CPM is short for Cost Per Mille, and also referred to as CPT (Cost Per Thousand) or TAI (Thousand Ad Impressions). It is a key figure for the calculation of the advertising rate of print, online, tv or radio advertising on the basis of the possible visual contact for the advertising media. For instance, ads in Google AdWords or in Blind Network can optionally be calculated with CPM. The CPM determines how much advertisers need to pay in order to have 1.000 visitors or readers noticing an ad or a banner.
The contact of the subject with the advertising medium as well as the gross range serve as basis for the calculation of the CPM. Depending on the medium, different definitions apply for the contact:
Alternatively, the reach can also be indicated as net range. For means of distinction:
Gross range: At this, multiple contact is being included into the calculation. A contact with an advertising medium can take place through various readers, listeners or users, e.g. a radio program and therefore a commercial can be listened to by various people in an office, just as a magazine can be read by various patients in a doctor’s waiting room. Net range: Here it is assumed that only one person perceives the advertising material. For example, this is the case when talking of “unique visitors” of a website in the case of evaluating Online Media.
The formula for the calculation can be drawn up as follows: The CPM is the result from advertising cost divided by gross range multiplied with 1.000.
Example: A website is called up 1.000.000 times per month. The costs for the ad’s monthly insertion amount to €10.000. The calculation looks as follows: CPM = (Advertising cost) / (gross range (e.g. page impressions)) x 1.000 = (€10.000) / (1.000.000) x 1.000 = €10
The CPM for this insertion would then amount to €10. Conversely, the costs for an insertion can also be calculated if 1.000.000 people shall be reached with a CPM of €10: Advertising costs = (€10 x 1.000.000) / (1.000) = €10.000
A media planner who wants to generate 1.000.000 page impressions with his banners would have to pay €10.000 at a CPM of €10.
Apart from the medium’s range, the actual amount of the CPM also depends on the placing of the advertising material. A simple banner is thus a lot cheaper than a wallpaper. Additionally, the factor “rotation” also determines the price. In addition, the thousand contact price is also determined by the range and reputation of the respective medium. Advertisers will certainly have to pay more for advertising on a prestigious online news portal with more than 100,000 visitors per day than on a website of hobby insect researchers who reach only a few thousand users per month.
It makes a difference whether an advertising banner is fixed or has to compete with other ads.
With the help of the CPM, costs for the purposes of media planning in online marketing as well as print advertising can be scaled more precisely. Beyond that, costs for the insertion on different channels can be compared on the basis of the CPM. Like that, advertisers can evaluate the respective advertising channels and draw crossmedia comparisons. An example: With the help of the CPM, advertising planners can estimate whether to lower or increase the budget on inviting offers for radio, print or online advertising.

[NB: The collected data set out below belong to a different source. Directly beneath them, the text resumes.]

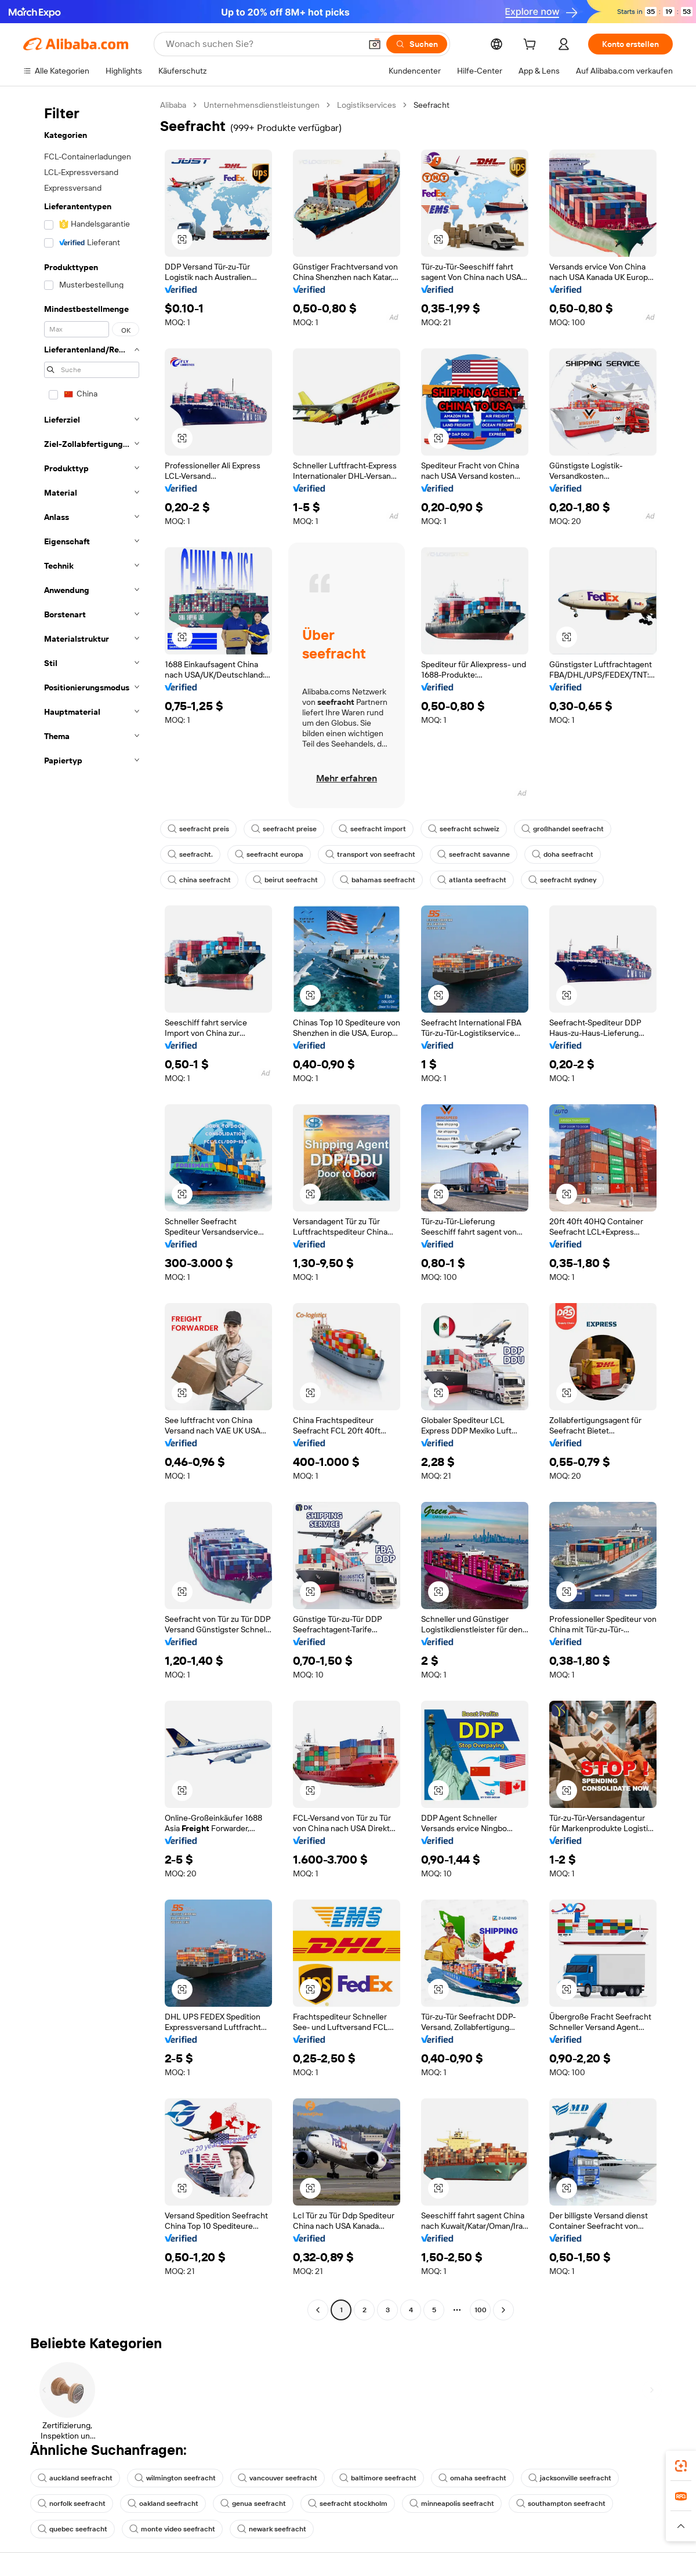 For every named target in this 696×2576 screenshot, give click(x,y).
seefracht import (372, 829)
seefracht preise (284, 829)
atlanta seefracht (471, 880)
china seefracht (199, 880)
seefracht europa (269, 854)
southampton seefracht (561, 2503)
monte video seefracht (172, 2529)
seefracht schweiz (463, 829)
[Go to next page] (503, 2310)
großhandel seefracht (562, 829)
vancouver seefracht (277, 2478)
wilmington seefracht (175, 2478)
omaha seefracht (472, 2478)
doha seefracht (562, 854)
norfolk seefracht (72, 2503)
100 (480, 2310)
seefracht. (190, 854)
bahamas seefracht (377, 880)
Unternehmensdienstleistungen (262, 105)
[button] (375, 44)
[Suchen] (416, 44)
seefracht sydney (562, 880)
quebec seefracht (72, 2529)
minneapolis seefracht (451, 2503)
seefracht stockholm (347, 2503)
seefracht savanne (473, 854)
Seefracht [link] (431, 105)
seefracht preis (198, 829)
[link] (681, 2466)
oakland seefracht (163, 2503)
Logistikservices (366, 105)
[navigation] (88, 1209)
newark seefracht (271, 2529)
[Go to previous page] (317, 2310)
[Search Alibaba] (262, 44)
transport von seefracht (370, 854)
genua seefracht (253, 2503)
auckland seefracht (75, 2478)
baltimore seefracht (377, 2478)
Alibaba (173, 105)
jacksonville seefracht (569, 2478)
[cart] (532, 45)
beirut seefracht (285, 880) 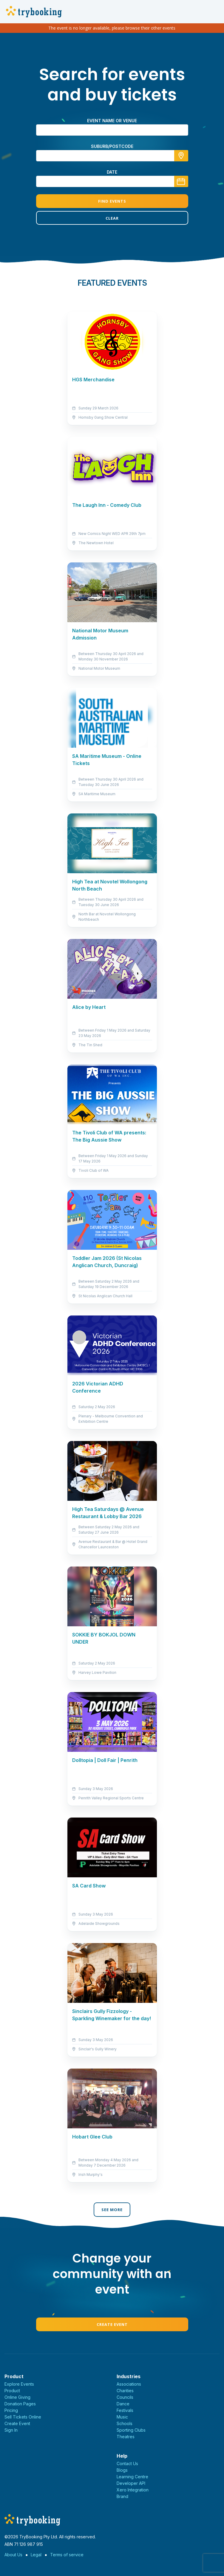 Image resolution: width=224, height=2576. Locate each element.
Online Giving (17, 2397)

You can’t deduce a contact’s quality with the advertising medium from the CPM – it’s merely a quantitative benchmark. With online advertising, it is often crucial whether the calculation of the CPM is based on the website’s visits, page impressions or unique visits. With calculating the CPM for TV or radio, the qualitative aspect is even lower, as usually, representative surveys or market research is applied in order to identify a station’s range.